The process also has exacerbated blight, given that property owners are less apt to fix up their homes and businesses when they know that they are being targeted for extinction. Most disturbing, though, is the way the city puts the screws to victims of eminent domain when it comes time to pay fair market value.
One couple, Joseph and Yae Hong, operated a successful car-rental business along Garden Grove Boulevard. The company had a ten-year lease on the property and brought in about $2 million a year, but the city offered them $16,000 for the entire operation after condemning it. The Hongs were forced out of business and ran up tens of thousands of dollars in debt to fight for a better deal. A court eventually awarded the Hongs nearly $1 million but only after a long period of pure misery. And they were forced to move to a less desirable location.
In 1997 Garden Grove took a Romanian couple’s small business and offered $640,000 for a property the couple had purchased in 1990 for $778,000 and zero for the business itself, which the couple had purchased for $100,000. These are two typical examples of what goes on. In one attempted use of eminent domain in Anaheim, the company doing the appraisal had a financial interest in the final project. Wouldn’t that be great if you could appraise a property that you wanted to buy?
I could go on and on with examples. I’ve seen blight designations for modern shopping centers, newer housing developments, and even for vacant land. Blight is whatever a city says is blight, even though California and federal courts have finally added a few needed limits after cities went way over the line in justifying blight designations. (For example, the rural enclave of Mammoth Lakes declared land blighted because of excessive urbanization).
Essentially, cities can take any property anywhere within their city limits and give it to other private owners for virtually any reason.

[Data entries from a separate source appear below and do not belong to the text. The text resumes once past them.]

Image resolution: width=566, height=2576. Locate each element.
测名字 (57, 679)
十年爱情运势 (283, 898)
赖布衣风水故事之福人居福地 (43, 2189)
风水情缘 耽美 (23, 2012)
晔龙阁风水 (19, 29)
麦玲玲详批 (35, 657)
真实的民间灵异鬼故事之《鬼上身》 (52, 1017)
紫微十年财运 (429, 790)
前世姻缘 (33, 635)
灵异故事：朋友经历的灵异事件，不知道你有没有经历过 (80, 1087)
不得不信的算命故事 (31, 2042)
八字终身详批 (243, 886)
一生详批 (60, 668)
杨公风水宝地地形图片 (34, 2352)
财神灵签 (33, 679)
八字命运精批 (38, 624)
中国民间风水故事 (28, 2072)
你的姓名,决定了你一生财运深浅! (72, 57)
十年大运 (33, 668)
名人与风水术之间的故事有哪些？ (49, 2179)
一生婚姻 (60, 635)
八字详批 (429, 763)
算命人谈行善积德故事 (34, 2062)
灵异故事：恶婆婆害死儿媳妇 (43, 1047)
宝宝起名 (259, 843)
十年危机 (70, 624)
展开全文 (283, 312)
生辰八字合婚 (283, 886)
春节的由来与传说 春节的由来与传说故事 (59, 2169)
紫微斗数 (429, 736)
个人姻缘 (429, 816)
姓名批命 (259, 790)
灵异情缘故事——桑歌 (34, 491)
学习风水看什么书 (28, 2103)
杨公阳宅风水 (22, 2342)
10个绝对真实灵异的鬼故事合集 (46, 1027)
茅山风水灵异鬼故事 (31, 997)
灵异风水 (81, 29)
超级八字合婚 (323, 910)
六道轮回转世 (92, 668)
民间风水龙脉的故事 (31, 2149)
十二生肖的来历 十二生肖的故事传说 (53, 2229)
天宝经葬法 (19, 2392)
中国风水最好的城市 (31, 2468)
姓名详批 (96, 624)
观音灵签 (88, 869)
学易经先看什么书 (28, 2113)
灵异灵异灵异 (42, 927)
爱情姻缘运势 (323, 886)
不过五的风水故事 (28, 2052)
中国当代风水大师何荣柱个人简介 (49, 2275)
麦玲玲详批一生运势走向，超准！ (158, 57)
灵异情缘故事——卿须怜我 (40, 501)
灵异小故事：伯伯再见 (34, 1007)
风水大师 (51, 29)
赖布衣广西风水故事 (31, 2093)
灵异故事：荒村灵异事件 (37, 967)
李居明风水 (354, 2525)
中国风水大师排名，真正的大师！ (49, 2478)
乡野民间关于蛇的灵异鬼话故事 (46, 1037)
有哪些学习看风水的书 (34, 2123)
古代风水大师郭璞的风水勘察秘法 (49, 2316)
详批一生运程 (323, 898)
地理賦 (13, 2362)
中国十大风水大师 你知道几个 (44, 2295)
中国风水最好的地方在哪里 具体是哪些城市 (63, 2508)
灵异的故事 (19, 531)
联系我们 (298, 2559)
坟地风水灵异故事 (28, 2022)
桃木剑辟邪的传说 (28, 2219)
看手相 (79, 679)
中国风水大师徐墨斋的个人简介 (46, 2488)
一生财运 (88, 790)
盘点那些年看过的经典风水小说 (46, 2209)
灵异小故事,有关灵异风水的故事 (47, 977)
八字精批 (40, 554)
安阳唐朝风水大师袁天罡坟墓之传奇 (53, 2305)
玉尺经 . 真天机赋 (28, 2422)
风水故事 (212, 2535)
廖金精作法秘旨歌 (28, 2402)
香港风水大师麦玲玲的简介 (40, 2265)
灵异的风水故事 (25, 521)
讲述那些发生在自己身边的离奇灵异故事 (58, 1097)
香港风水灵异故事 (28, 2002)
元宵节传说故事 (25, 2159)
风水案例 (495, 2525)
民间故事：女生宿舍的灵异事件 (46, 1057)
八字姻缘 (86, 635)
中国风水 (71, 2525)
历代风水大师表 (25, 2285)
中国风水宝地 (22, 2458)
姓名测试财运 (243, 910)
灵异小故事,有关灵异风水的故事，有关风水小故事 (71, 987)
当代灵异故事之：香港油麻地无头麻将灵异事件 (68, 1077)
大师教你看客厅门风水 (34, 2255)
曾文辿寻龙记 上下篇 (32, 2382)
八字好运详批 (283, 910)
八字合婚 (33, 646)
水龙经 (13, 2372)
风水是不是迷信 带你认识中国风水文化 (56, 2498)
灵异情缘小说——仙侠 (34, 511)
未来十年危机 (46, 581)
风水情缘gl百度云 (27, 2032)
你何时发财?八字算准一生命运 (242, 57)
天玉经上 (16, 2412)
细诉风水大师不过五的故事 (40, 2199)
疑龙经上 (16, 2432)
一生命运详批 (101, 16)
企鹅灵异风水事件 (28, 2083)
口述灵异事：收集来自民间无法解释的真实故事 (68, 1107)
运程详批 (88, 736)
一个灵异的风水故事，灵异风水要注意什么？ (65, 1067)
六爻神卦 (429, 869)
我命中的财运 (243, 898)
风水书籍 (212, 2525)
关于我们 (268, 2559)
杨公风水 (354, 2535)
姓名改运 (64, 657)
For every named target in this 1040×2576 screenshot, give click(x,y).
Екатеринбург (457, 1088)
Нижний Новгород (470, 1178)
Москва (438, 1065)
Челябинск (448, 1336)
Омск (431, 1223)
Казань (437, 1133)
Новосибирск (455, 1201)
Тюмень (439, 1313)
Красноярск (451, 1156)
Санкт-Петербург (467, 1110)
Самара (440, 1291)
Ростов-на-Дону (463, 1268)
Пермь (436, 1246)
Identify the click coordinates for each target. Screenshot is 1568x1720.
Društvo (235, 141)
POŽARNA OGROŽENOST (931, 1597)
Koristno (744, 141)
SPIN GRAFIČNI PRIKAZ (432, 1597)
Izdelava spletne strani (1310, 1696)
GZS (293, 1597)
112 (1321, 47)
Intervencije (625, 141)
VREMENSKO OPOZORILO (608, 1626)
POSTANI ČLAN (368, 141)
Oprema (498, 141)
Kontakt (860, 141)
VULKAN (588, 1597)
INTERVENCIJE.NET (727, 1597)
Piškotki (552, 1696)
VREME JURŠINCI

It’s terrible in many other places. One Illinois agency offers one-stop shopping for businesses that want to take someone else’s property. Just fill out a form designating the property you want and the agency will see what it can do.
It’s all in the name of the common good, of course. Cities need tax revenue and churches don’t pay any. Small car-rental businesses aren’t nearly as attractive as fancy new discount centers. Neighborhoods with 1960s tract houses don’t impress the tourists as much as a new theme park.
Now what was that again about America being a beacon of freedom and property rights? Surely things can’t be this bad in Poland.